Polytones are not known for their bright Charlie Christian-esque/Grant Green-esque tone.
Those guys used tube amps.
Besides sufficient power in a small portable box Polytones are known for the their 3-position Treble/Bright/Cut switch.
As I recall the middle position is Normal.
Upper position is Bright.
And lower position, the one that most jazz guys use on the PT because the other two positions have a harshness to the top end, is Dark.
If you've ever tried to play pop or R&B rhythm guitar styles through a Polytone you'll know what I mean about the quality of its top-end.
It sucks.
Joe Pass used a Polytone for several years and was getting a quite dark tone at the time.
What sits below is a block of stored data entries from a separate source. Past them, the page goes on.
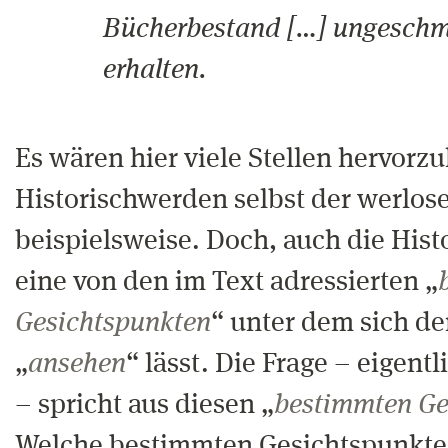
Bücherbestand […] ungeschm
erhalten.
Es wären hier viele Stellen hervorz
Historischwerden selbst der werlo
beispielsweise. Doch, auch die Histo
eine von den im Text adressierten „
Gesichtspunkten
“ unter dem sich de
„
ansehen
“ lässt. Die Frage – eigentl
– spricht aus diesen „
bestimmten Ge
Welche bestimmten Gesichtspunkte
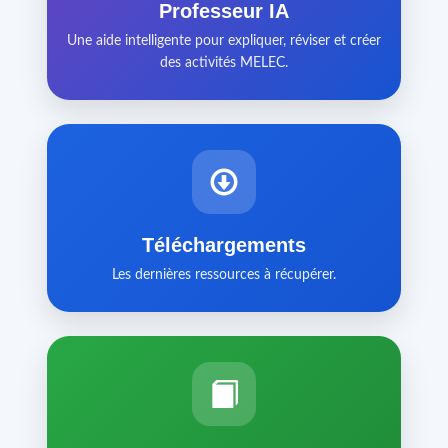
Professeur IA
Une aide intelligente pour expliquer, réviser et créer
des activités MELEC.
Téléchargements
Les dernières ressources à récupérer.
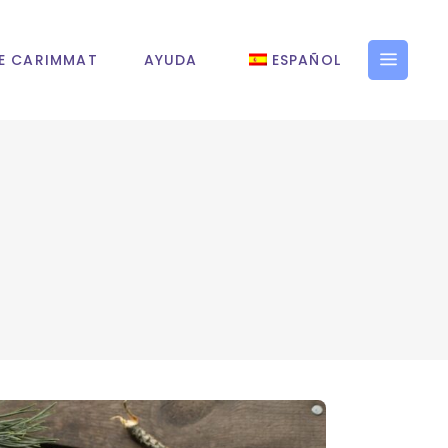
E CARIMMAT
AYUDA
ESPAÑOL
Most guys like them because it's easy to cop a Jim Hall-type tone from them.
If there's any player in jazz who influenced the dark-dry jazz guitar tone it's Jim Hall. (He used tube amps most of the time, but was using a Walter Woods ss amp in the 70s and 80s and he may have dabbled with PT's as well.)
I always thought of that dark jazz guitar tone (which I am *very* fond of myself although I can sympathize with folks who don't like it) as being part of that whole 'cool' school of jazz where flamboyance was shunned for the sake of content expression and understatement.
Singers and horn players were using little or no vibrato.
Big bands were paired down into small ensembles.
Understatement was a desired characteristic of the music.
Pat Metheny and Mick Goodrick were both using Acoustic 134 ss amp models just before the PT's came out in the late 70s.
They had similar design goals to the PTs but were in a larger enclosure (4 X 10 open back combo shell) and weren't as portable.
Metheny kept using the guts of the 134 for as long as he could before it disintegrated.
I think Pat liked the 135 because it reminded him of his old Standel, a ss amp that Wes used to play as well.
The fact is though that the tones they liked to play with are just as easy to get through tube amps, but only at lower volumes.
The main reasons not to use a tube amp for this type of music, especially when it starts getting louder, is headroom.
Only tube amps with 4 6L6s (or similarly powerful power sections) can hope to stay clean enough at louder volumes when playing through them with a dark sound, and those amps tend to be quite a bit heavier than a ss amp with similar or better wattage/headroom characteristics.
Most jazz guys don't want to lug around heavy amps.
In the Axe, these considerations are irrelevant.
Most of the amp sims of clean tube amps can get as loud as you'll ever need, assuming that you're monitoring the Axe with something that has 100 watts or more of clean power available.
(Although for some reason the USA Clean sim seems to be capable of significantly greater relative levels of 100% clean tone before it clips the Axe's digital output leds compared to the other clean amp sims.)
So I tend to gravitate to the USA Clean sim or the Double Verb sim for my jazz tones in the Axe.
But a real Twin (and even the Mesa MKIV) would have a hard time staying clean at the levels that I often play at with loud drummers.
And if I was trying to peg the sound of a Polytone, for some reason, I wouldn't use an Amp Block at all.
I'd use a PEQ and I'd use its Level parameter just like the Level Parameter of an amp block.